DEROULEMENT DES DEBATS
A l’audience publique, le magistrat du siège du tribunal judiciaire a procédé au rappel de l’identité des parties
Après avoir rappelé à la personne retenue les droits qui lui sont reconnus par le code de l’entrée et du séjour des étrangers et du droit d’asile pendant sa rétention et l’avoir informée des possibilités et des délais de recours contre toutes décisions le concernant;
Mme [P] [T] représentant le préfet a été entendu en ses observations ;
M. [D] [W] a été entendu en ses explications ;
Me Hugo VINIAL, avocat de M. [D] [W], a été entendu en sa plaidoirie ;
M. [D] [W] a été entendu en ses explications ;
En l’absence du ministère public, régulièrement avisé ;
FAITS ET PROCÉDURE
[D] [W], de nationalité burkinabé, a été condamné à 15 ans de réclusion criminelle et une interdiction définitive du territoire français par arrêt de la cour d’assises de la Charente du 18 décembre 2018 pour des faits de viol avec arme commis le 5 avril 2014. Il a également été condamné le 22 mars 2017 à 8 mois d’emprisonnement pour des faits de menaces sur victime pour l’inciter à ne pas déposer plainte et recel de bien commis en avril 2015. Incarcéré depuis le 13 avril 2014, il a été élargi le 8 mars 2025.
Par jugement du 6 décembre 2024, le juge de l’application des peines de Bergerac a rejeté sa demande d’aménagement de peine, soulignant notamment qu’il a fait l’objet de 4 procédures disciplinaires en 2024, qu’il a été placé en isolement, que les dernières expertises psychologiques et psychiatriques soulignent sa dangerosité potentielle, et qu’il conteste les faits commis, n’exprimant aucune culpabilité.
Par arrêt du 3 mai 2024, la cour d’appel de Bordeaux a rejeté sa requête en relèvement de l’interdiction du territoire français.
Il a été placé en rétention administrative par décision du préfet de la Dordogne du 7 mars 2025.
Par ordonnances du 12 mars 2025 puis du 7 avril 2025, confirmées par la cour d’appel les 13 mars et 8 avril 2025 respectivement, le magistrat du siège du tribunal judiciaire de Bordeaux a autorisé la prolongation du placement en rétention administrative de [M][W].
Par requête reçue et enregistrée au greffe le 6 mai 2025 à 14h58, le préfet de la DORDOGNE, au visa de l’article L.742-5 du CESEDA, demande au juge de bien vouloir prononcer la prolongation du maintien en rétention de l’intéressé pendant une durée de 15 jours. Il soutient que :
— [M][W] est entré en France sous couvert d’un visa de court séjour le 19 juin 2023 et s’y est maintenu depuis de manière irrégulière, faisant l’objet d’une OQTF dès avril 2014
— qu’il est démuni document de voyages en cours de validité et a indiqué s’opposer à son éloignement ;
— il est sans situation et hébergement stable sur le territoire, ayant une compagne rencontrée en parloir mais pas d’enfant et une possibilité d’accueil en structure Emmaüs non durable ;
— il représente une menace pour l’ordre public au vu de ses antécédents pénaux et disciplinaires ;
— les autorités consulaires du Burkina Faso ont été saisies dès le 10 octobre 2024 en vue de la délivrance d’un laissez-passer consulaire qui n’a pas été obtenu à ce jour, puis relancées en vain les 29/11/24, 06/02/25, 10/02/25, 14/02/25, 07/03/25, 14/03/25, 03/04/25. Plusieurs routings ont été organisés mais ont dû être annulés de ce fait, et un prochain vol pour le 6 mai prochain est prévu.
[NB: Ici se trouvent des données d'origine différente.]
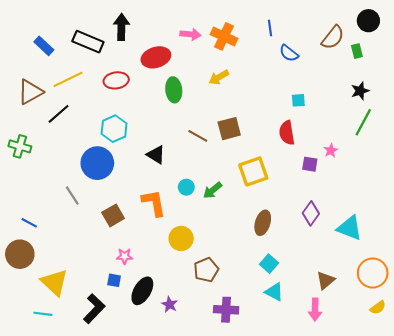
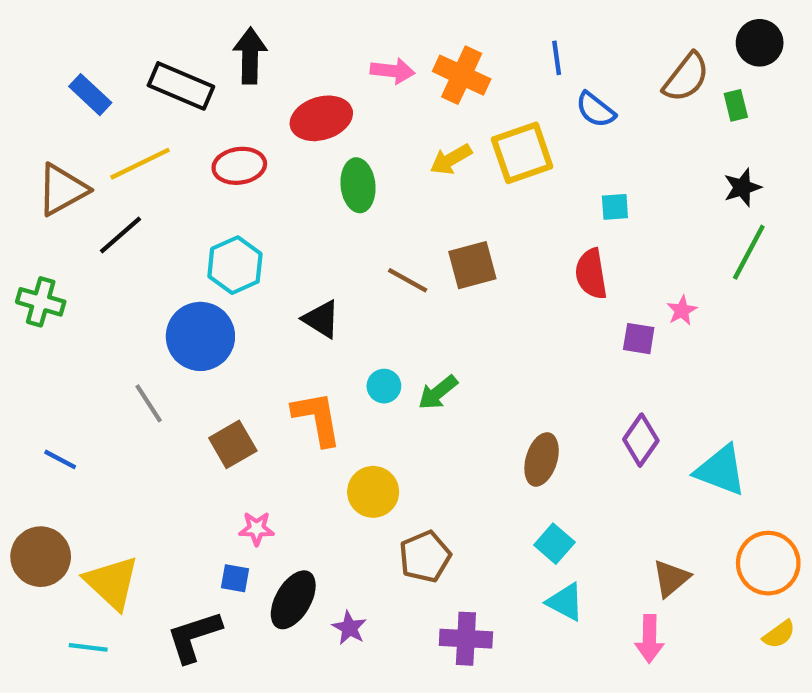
yellow square: (253, 171) -> (522, 153), moved
brown circle: (20, 254) -> (41, 557), moved
black L-shape: (94, 309) -> (194, 636), turned -152

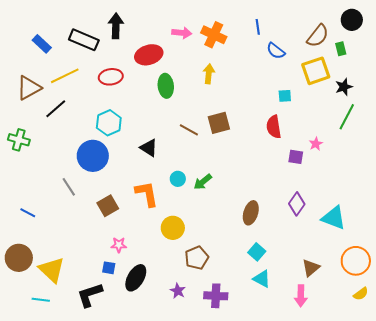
yellow square: (522, 153) -> (316, 71), moved
yellow arrow: (451, 159) -> (209, 74), turned 126
purple star: (349, 628) -> (178, 291), moved

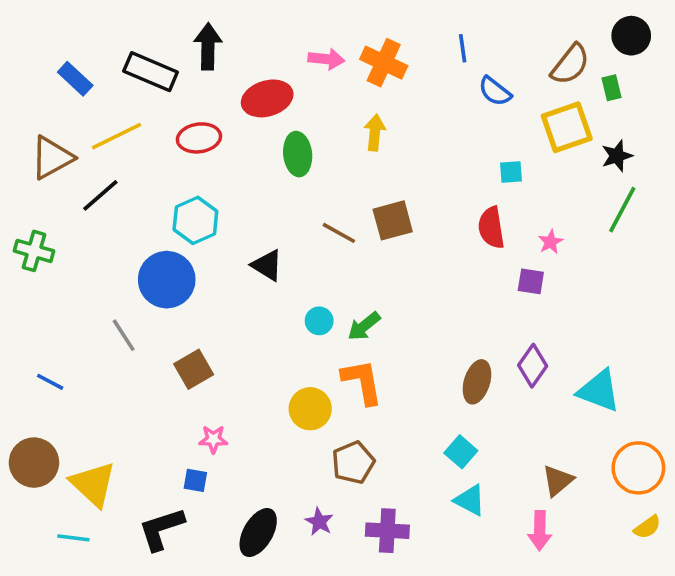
pink star: (316, 144) -> (551, 242), moved
orange L-shape: (147, 194) -> (362, 382), moved
brown ellipse: (251, 213) -> (477, 382), moved
black ellipse: (136, 278) -> (258, 532), moved

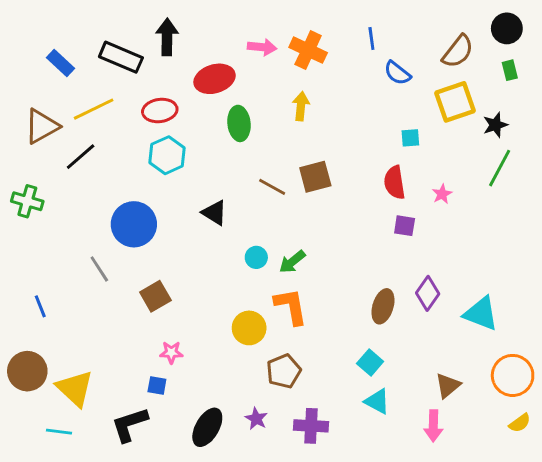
green rectangle: (611, 88) -> (510, 70), moved
cyan hexagon: (195, 220) -> (167, 155), moved
purple square: (531, 281) -> (405, 226), moved
blue line: (50, 382) -> (40, 306), turned 40

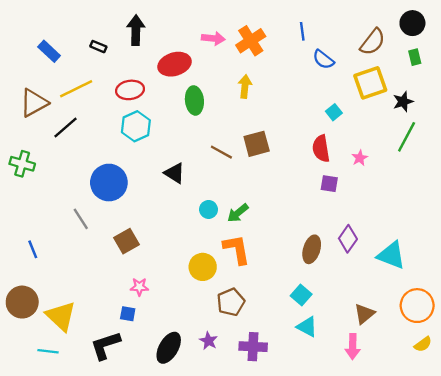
orange cross: (308, 50) -> (251, 41), turned 32
black rectangle: (121, 57) -> (98, 47), size x0.5
cyan square: (410, 138) -> (334, 112), turned -35

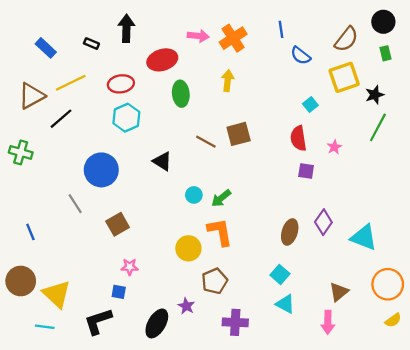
purple star: (209, 341) -> (186, 306), moved

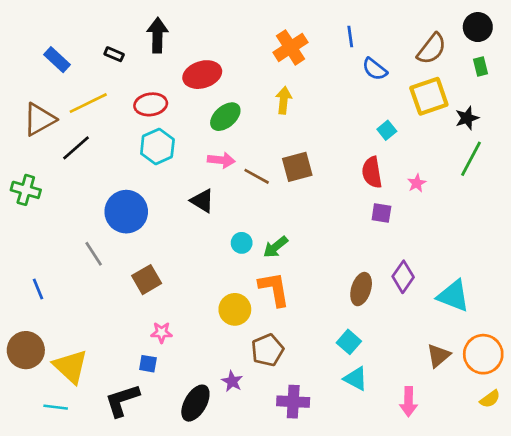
pink arrow: (198, 36) -> (221, 160), moved
green ellipse: (181, 94) -> (225, 117), turned 55
brown triangle: (339, 292) -> (438, 356), moved

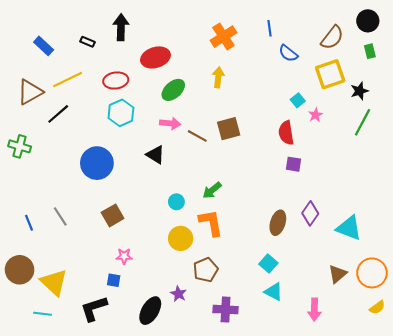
pink star: (417, 183) -> (315, 115), moved
cyan circle: (242, 243) -> (176, 202), moved
gray line: (94, 254) -> (60, 216), moved

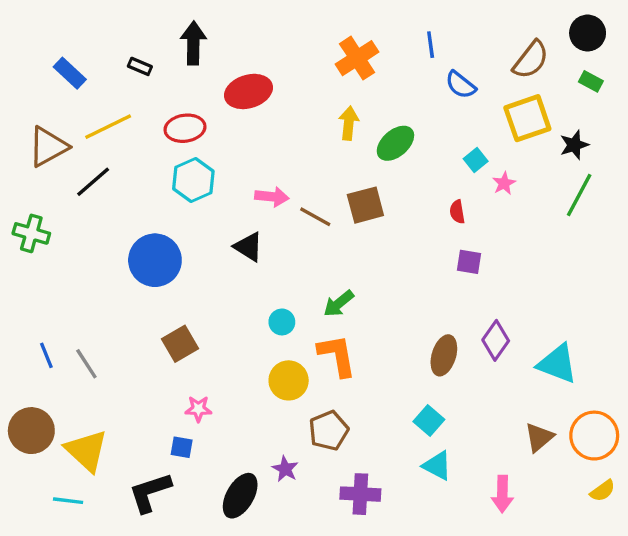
green rectangle: (370, 51) -> (591, 81), turned -48
green ellipse: (173, 90) -> (395, 143), moved
red semicircle: (286, 133) -> (457, 212), size x0.6
gray line: (60, 216) -> (86, 364), moved

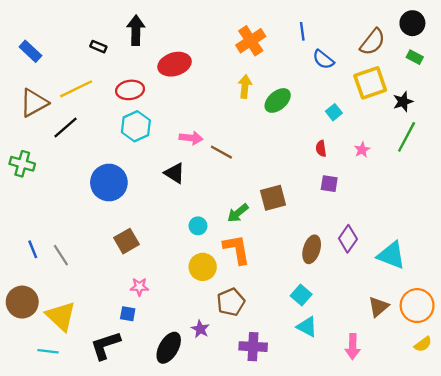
blue rectangle: (70, 73) -> (30, 51), moved
pink star: (504, 183) -> (362, 150), moved
brown square: (365, 205) -> (273, 198), moved

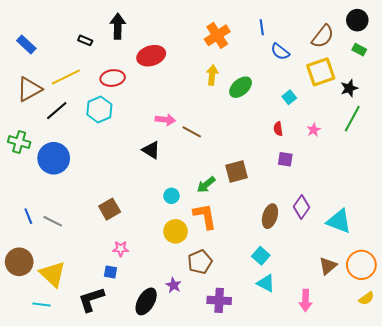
cyan hexagon: (136, 126) -> (99, 110), moved
blue circle: (109, 183) -> (54, 158), moved
gray line: (61, 255) -> (53, 221), turned -30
Des échanges directs entre le conseiller diplomatique auprès du préfet de Nouvelle-Aquitaine ont été menés le 4 mars dernier.
L’audience a été fixée au 7 mai 2025 à 10h15.
Le représentant de la préfecture a soutenu la demande de prolongation de la rétention.
L’avocat de [M][W] a indiqué que les dernières relances de la préfecture auprès des autorités du Burkina Faso datent d’un mois, ce qui est ancien, alors que les perspectives d’éloignement sont très faibles et alors que le message du conseiller diplomatique du préfet de Nouvelle-Aquitaine date du 17 avril 2025 et est un message interne à la préfecture constatant la complexité des relations diplomatiques avec le Burkina et non des solutions pour le cas de M.[W].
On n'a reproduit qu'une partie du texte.